In three months, Zilberman’s two years in the ATI incubator will be completed, and he is emerging with bright prospects.

The stainless steel crowns are sold in 72 different sizes – the dentist chooses the size that his closest to the child’s tooth. Zilberman’s prototype set has 24 sizes.

“I’ve tested them on model teeth, they have undergone toxicity and allergenic tests,” he says.

His current step is a small-scale clinical trial. He has contracted with a chain of dental clinics within Israel for use of his crowns.

“It was very important to me to get out of the laboratory and get the reaction of what I call ‘the wet-fingered dentist.’ After all, in the end, we will be selling the crowns to regular dentists, not scientists or specialists. I am happy to say that they have been using them for a month, and the results have been excellent. The dentists have been pleased with how easily they can be used and obviously the parents and the children are very happy with the aesthetics.”
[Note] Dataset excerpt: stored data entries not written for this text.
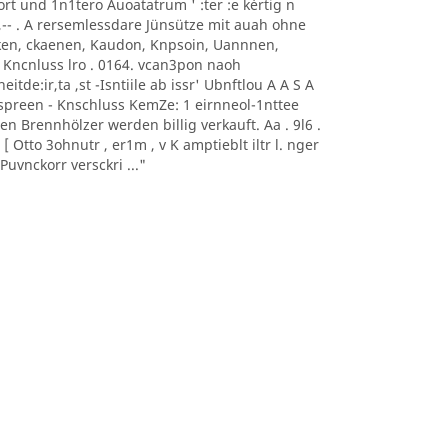
0nort und 1n1tero Auoatatrum ' :ter :e kèrtig n
, -- ,-- . A rersemlessdare Jünsütze mit auah ohne
aoeken, ckaenen, Kaudon, Knpsoin, Uannnen,
 Kncnluss lro . 0164. vcan3pon naoh
itde:ir,ta ,st -Isntiile ab issr' Ubnftlou A A S A
sonnspreen - Knschluss KemZe: 1 eirnneol-1nttee
ten Brennhölzer werden billig verkauft. Aa . 9l6 .
 Otto 3ohnutr , er1m , v K amptieblt iltr l. nger
uvnckorr versckri ..."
The FDA approval process, he says, was extremely simple, since the material is already being used in other products, and the shape of the crowns he is using are the same as their metal counterparts.

It should be a short time before they are available to American children, he says. “Now we are at the end of our incubator period, we are negotiating with the two major dental companies in the US and one in Europe that both manufacture and distribute these kinds of devices.”

Zilberman lives in the suburban town of Nes Ziona with his wife, children, three dogs and one cat. Don’t expect him to use the money he will earn from his company’s sale to take a long vacation, he warns.

“I’m too restless. I’m always looking for new things and after this is sold, I have a lot of other ideas that have been waiting for the money and the right time.”

Money won’t be an issue – but with his dental practice, teaching and research obligations at Hebrew University, finding the time will still be a challenge.

“I joke that my next incubator project should be research on how to somehow elongate the day beyond 24 hours,” he says with a laugh. “The only thing in life I don’t seem to have enough of is time.”